Trailing 3-0 in the Stanley Cup Final, Rangers coach Alain Vigneault sent his team a clear message before Game 4 Wednesday night at the Garden. He demoted Brad Richards to fourth-line duty after a second straight poor performance in Monday's Game 3 shutout loss.
That move might be an omen of things to come for Richards, who may well be the target of a compliance buyout at the end of this month. The immediate effect was significant because it broke up Richards and winger Martin St. Louis, who won a Cup together for Tampa Bay in 2004 and have been a source of veteran leadership for the Rangers throughout this run to the Final for the first time in 20 years.
Richards skated with Brian O'Boyle, who took the faceoffs in the first period, and Derek Dorsett. Dominic Moore centered for St. Louis and Chris Kreider. But Vigneault maintained Richards as part of the top power-play unit, playing his customary point position.
Another high-priced Ranger who was under the microscope in Game 4 was Rick Nash, who came into the game with 15 shots on goal but no goals in the series and a minus-three rating. Nash started on the top line with Carl Hagelin and center Derek Stepan.
Seconds after the puck dropped, Nash intercepted a pass in the Kings' zone, skated into the right circle and sent a harmless crossing pass through the slot to no one. But on his second shift, he crashed the crease, bothering Kings goaltender Jonathan Quick and forcing a tough save on a shot by Hagelin.
No doubt, that was a message the Rangers were encouraged to send to the Kings that they were bent on creating more traffic in front of Quick. If that was the intent, it worked when the Rangers scored the game's first goal on a deflection between the circles by Benoit Pouliot just two seconds after their power play ended at 7:25 of the first period.
The Rangers built their lead to 2-0 in the second period when Kreider and St.
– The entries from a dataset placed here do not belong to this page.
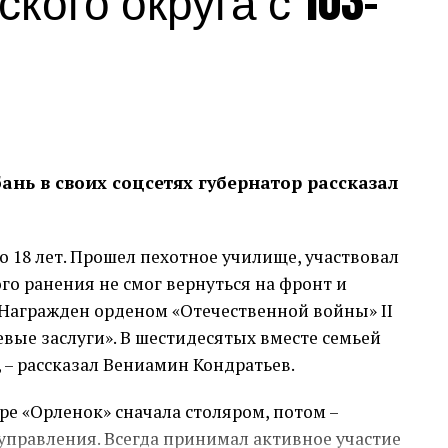
кого округа с 103-
нь в своих соцсетях губернатор рассказал
о 18 лет. Прошел пехотное училище, участвовал
го ранения не смог вернуться на фронт и
Награжден орденом «Отечественной войны» II
оевые заслуги». В шестидесятых вместе семьей
 – рассказал Вениамин Кондратьев.
ре «Орленок» сначала столяром, потом –
правления. Всегда принимал активное участие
Louis crashed the net after a Stepan drive. St. Louis lifted a rebound over Quick from left of the crease.
But another Ranger who has struggled in the Final, defenseman Dan Girardi, committed a gaffe similar to the one that led to the Kings' overtime winner in Game 1. This time, he broke his stick while trying to control the puck at the blue line. It dribbled to the Kings' Dustin Brown, who skated in on the breakaway to tucked it past Henrik Lundqvist at the right post to cut the deficit to 2-1.
A second Girardi giveaway in the final minute created a breakaway for the Kings' Jeff Carter that Lundqvist stopped at the right post to preserve the lead heading to the third period.